Genesis Minerals drops after outlining strategy
The news: Genesis Minerals is among the biggest losers on the ASX 200 today after it published its strategy plan for the next five years.
The numbers: Released late on Thursday, the gold house's strategy includes an upgrade to its FY24 production guidance to 130-140 koz (thousand ounces) up from 120-130 koz.
It also noted that its resources and reserves would underpin significant growth in production and had an implied mine life of 10 years at 300 koz per annum based on re-built reserves. The company had an aspirational goal of 400koz per annum.
The company’s shares were down 6.15% to $1.80 on the ASX by 2.29pm AEDT.
The context: Following the publication of the plan, Shaw and Partners analysts retained its ‘buy’ rating on the gold house and its target price of $2.20.
The analysts said with $192 million cash and bullion at the end of December and no debt, Genesis was well positioned to fund sector-leading, profitable production growth. They noted the company was making substantial investments to build new projects and infrastructure and ramp-up production.
However, Shaw and Partners warned that interest rate movements would be the most significant catalyst for gold prices in 2024 and 2025.

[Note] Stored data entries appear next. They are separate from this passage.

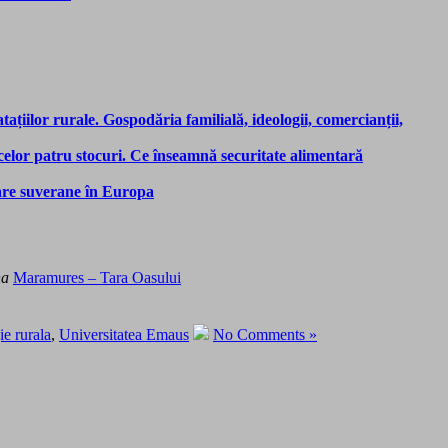
tațiilor rurale. Gospodăria familială, ideologii, comercianții,
 celor patru stocuri. Ce înseamnă securitate alimentară
tare suverane în Europa
na
Maramures – Tara Oasului
ie rurala
,
Universitatea Emaus
No Comments »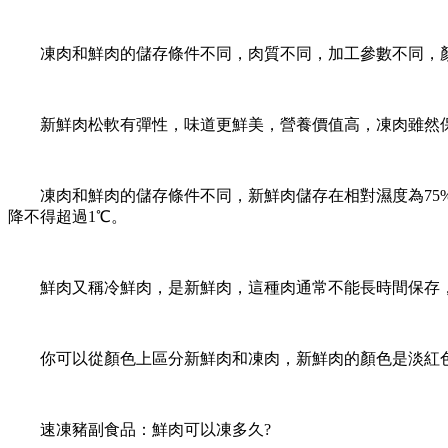
凍肉和鮮肉的儲存條件不同，肉質不同，加工參數不同，顏色也
新鮮肉松軟有彈性，味道更鮮美，營養價值高，凍肉雖然保
凍肉和鮮肉的儲存條件不同，新鮮肉儲存在相對濕度為75% ~ 9
降不得超過1℃。
鮮肉又稱冷鮮肉，是新鮮肉，這種肉通常不能長時間保存，
你可以從顏色上區分新鮮肉和凍肉，新鮮肉的顏色是淡紅色
速凍豬副食品：鮮肉可以凍多久?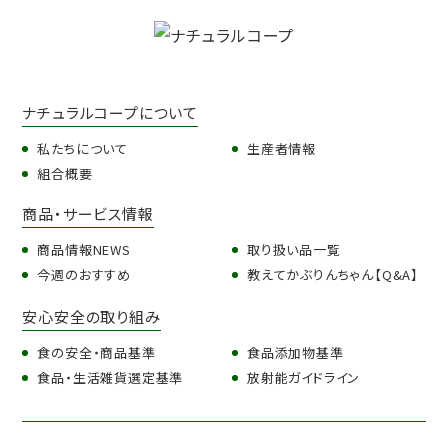
ナチュラルコープについて
私たちについて
生産者情報
組合概要
商品・サービス情報
商品情報NEWS
取り扱い品一覧
今週のおすすめ
教えてかぶりんちゃん【Q&A】
安心安全の取り組み
食の安全・商品基準
食品添加物基準
食品・生活雑貨選定基準
放射能ガイドライン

“The long-term relationship between gold and rates suggests that for every 100 basis points drop in US 10-year real rates, gold rallies by 11%,” they said.

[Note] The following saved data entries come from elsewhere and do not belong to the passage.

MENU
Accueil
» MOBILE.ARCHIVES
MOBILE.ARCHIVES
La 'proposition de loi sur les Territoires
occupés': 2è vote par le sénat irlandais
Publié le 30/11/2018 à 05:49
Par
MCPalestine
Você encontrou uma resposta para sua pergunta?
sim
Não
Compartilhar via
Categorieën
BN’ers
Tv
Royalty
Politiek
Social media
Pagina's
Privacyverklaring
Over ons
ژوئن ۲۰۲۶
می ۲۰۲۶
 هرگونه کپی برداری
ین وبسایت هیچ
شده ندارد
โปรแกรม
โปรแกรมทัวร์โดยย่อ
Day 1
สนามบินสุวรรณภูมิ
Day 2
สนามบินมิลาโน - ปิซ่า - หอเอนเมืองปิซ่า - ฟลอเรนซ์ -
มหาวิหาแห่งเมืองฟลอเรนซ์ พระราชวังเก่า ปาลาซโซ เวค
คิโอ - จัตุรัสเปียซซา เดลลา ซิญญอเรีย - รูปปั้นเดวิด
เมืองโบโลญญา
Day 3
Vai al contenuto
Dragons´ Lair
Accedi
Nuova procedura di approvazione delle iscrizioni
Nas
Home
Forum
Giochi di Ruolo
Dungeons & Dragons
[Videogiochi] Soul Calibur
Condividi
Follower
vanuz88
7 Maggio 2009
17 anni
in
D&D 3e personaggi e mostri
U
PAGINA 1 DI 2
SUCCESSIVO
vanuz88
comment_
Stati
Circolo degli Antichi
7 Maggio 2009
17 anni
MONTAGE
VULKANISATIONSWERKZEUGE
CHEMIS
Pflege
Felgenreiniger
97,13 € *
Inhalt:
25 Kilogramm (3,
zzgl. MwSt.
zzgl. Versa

Despite the analysts' overall positive view of Genesis they noted that a number of the company’s resources were not producing yet.
“There is a risk the company is unable to bring the operations into production. The projects may cost more than expected to build and may not operate as expected,” Shaw and Partners said.
“Costs are elevated in the WA mining industry. While easing, these costs are factored into company guidance and our forecasts, but may remain elevated for longer than expected.”